For the past three decades the ionization smoke detectors have dominated the fire detector market. One of the reasons is that the other two classes of fire detectors, namely the flame sensing detectors and the thermal detectors are appreciably more complex and costlier than the ionization smoke detectors. They are therefore mainly used only in specialized high-value and unique protection areas. In recent years, because of their relatively high cost, even the photoelectric smoke detectors have fallen behind significantly in sales to the ionization type. The ionization types are generally less expensive, easier to use and can operate for a full year with just one 9-volt battery. Today over 90% of households that are equipped with fire detectors use the ionization type smoke detectors. Despite their low cost, relatively maintenance-free operation and wide acceptance by the buying public, the smoke detectors are not without problems and certainly far from being ideal. There are a number of significant drawbacks for the ionization type smoke detectors to operate successfully as early warning fire detectors. Most people do not complain about them simply because there are no better alternatives in their price range.
One of the biggest problems with ionization smoke detectors is their frequent false alarms. By the nature of its operational principle, any micron-size particulate matter other than the smoke from an actual fire can set off the alarm. Kitchen grease particles generated by a hot stove is one classic example. Over-zealous dusting of objects and/or furniture near the detector is another. Steam from a bath room after somebody had taken a bath and opening the bathroom door could also set off the smoke detector mounted in the hallway. Even the accumulation of dust around the smoke detector itself after a long and unattended period of time had elapsed could lead to a false alarm. Frequent false-alarms are not just a harmless nuisance; some people actually disarm their smoke detectors by temporarily removing the battery in order to escape from such annoying episodes. This latter situation could be outright dangerous especially when these people forget to rearm their smoke detectors.
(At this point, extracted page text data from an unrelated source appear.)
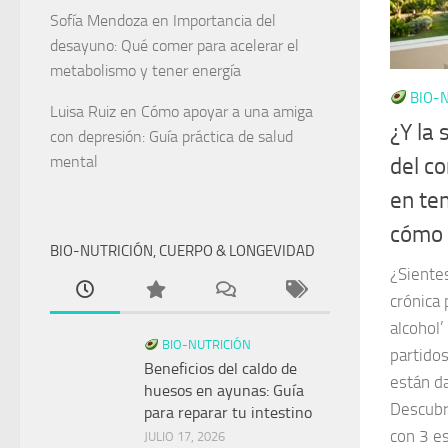
Sofía Mendoza
en
Importancia del
desayuno: Qué comer para acelerar el
metabolismo y tener energía
BIO-N
Luisa Ruiz
en
Cómo apoyar a una amiga
¿Y la 
con depresión: Guía práctica de salud
mental
del c
en te
cómo 
BIO-NUTRICIÓN, CUERPO & LONGEVIDAD
¿Sientes
crónica
alcohol
BIO-NUTRICIÓN
partido
Beneficios del caldo de
están d
huesos en ayunas: Guía
Descubr
para reparar tu intestino
con 3 es
JULIO 17, 2026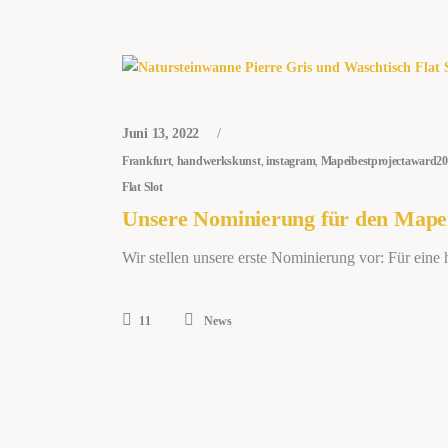
Juni 13, 2022
Frankfurt
,
handwerkskunst
,
instagram
,
Mapeibestprojectaward2
Flat Slot
Unsere Nominierung für den Mapei
Wir stellen unsere erste Nominierung vor: Für eine
11
News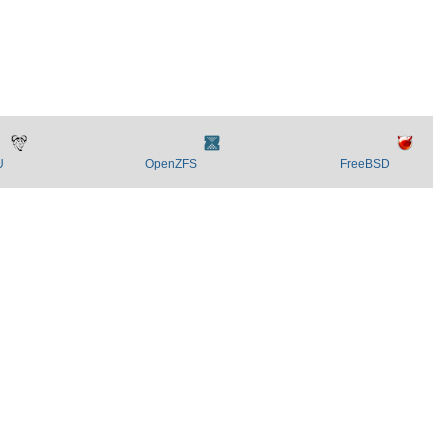
U
OpenZFS
FreeBSD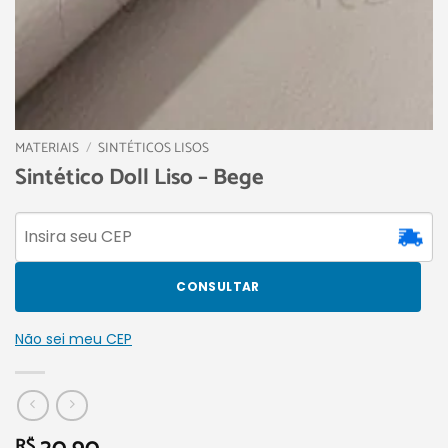
MATERIAIS
/
SINTÉTICOS LISOS
Sintético Doll Liso – Bege
CONSULTAR
Não sei meu CEP
R$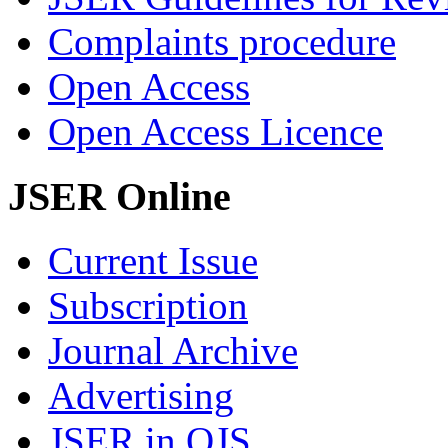
Complaints procedure
Open Access
Open Access Licence
JSER Online
Current Issue
Subscription
Journal Archive
Advertising
JSER in OJS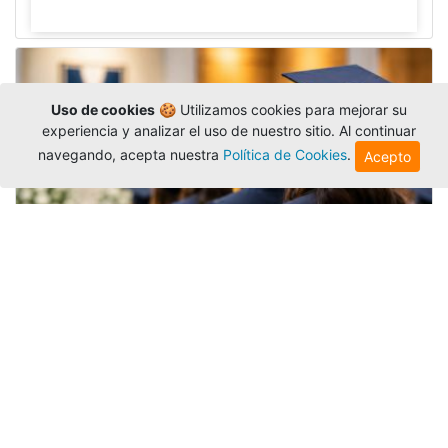
Uso de cookies
🍪 Utilizamos cookies para mejorar su
experiencia y analizar el uso de nuestro sitio. Al continuar
navegando, acepta nuestra
Política de Cookies
.
Acepto
Grados colectivos de pregrado:
consulte fechas y programación
Editor
,
6/8/2026
La Universidad Católica Luis Amigó publicó
las fechas de
grados colectivos
extemporaneos
de pregrado, con fechas de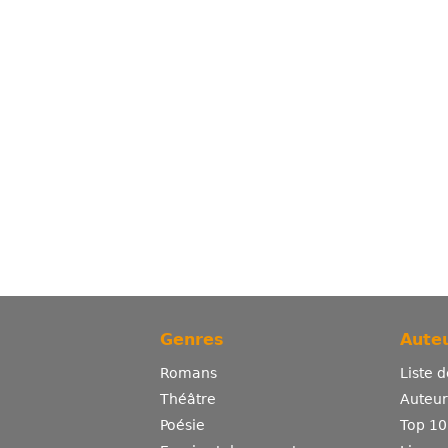
Genres
Auteu
Romans
Liste 
Théâtre
Auteurs
Poésie
Top 10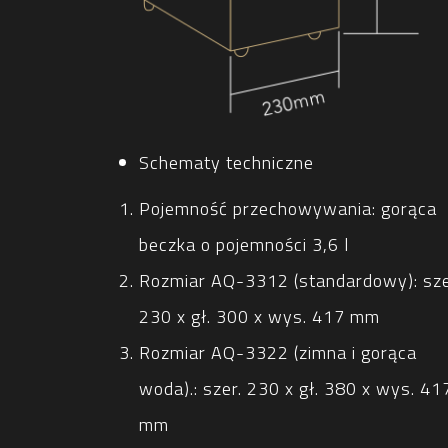
Schematy techniczne
Pojemność przechowywania: gorąca
beczka o pojemności 3,6 l
Rozmiar AQ-3312 (standardowy): sze
230 x gł. 300 x wys. 417 mm
Rozmiar AQ-3322 (zimna i gorąca
woda).: szer. 230 x gł. 380 x wys. 41
mm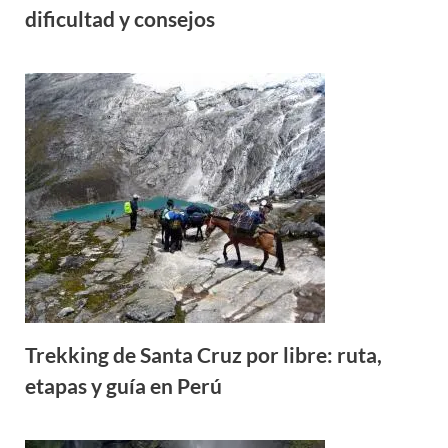
dificultad y consejos
Trekking de Santa Cruz por libre: ruta,
etapas y guía en Perú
Another significant drawback for the current ionization smoke detector is its relatively slow speed to alert people of a fire. There are several factors that contribute to this particular drawback. The first fact is the detector trigger threshold for smoke which directly affects its response time to the onset of a fire. No doubt a lower trigger threshold would mean a faster fire detector. However, it also means more frequent annoying false alarms for the user. The second factor is the particular placement of the detector with respect to the spot where fire breaks out. Unlike ordinary gases, smoke is actually a complex sooty molecular cluster that consists mostly of carbon. It is much heavier than air and thus diffuses much slower than the gases encountered everyday. Therefore, if the detector happens to be at some distance from the location of the fire, it will be a while before enough smoke gets into the sampling chamber of the smoke detector to trigger the alarm. A third factor is the nature or type of fire itself. Although smoke usually accompanies fire, the amount produced can vary significantly depending upon the composition of the material that catches the fire. For example oxygenated fuels such as ethyl alcohol and acetone give less smoke than the hydrocarbons from which they are derived. Thus, under free-burning conditions oxygenated fuels such as wood and polymethyl methacrylate give substantially less smoke than hydrocarbon polymers such as polyethylene and polystyrene. As a matter of fact a small number of pure fuels namely carbon monoxide, formaldehyde, methaldehyde, formic acid and methyl alcohol burn with non-luminous flames and do not produce smoke at all.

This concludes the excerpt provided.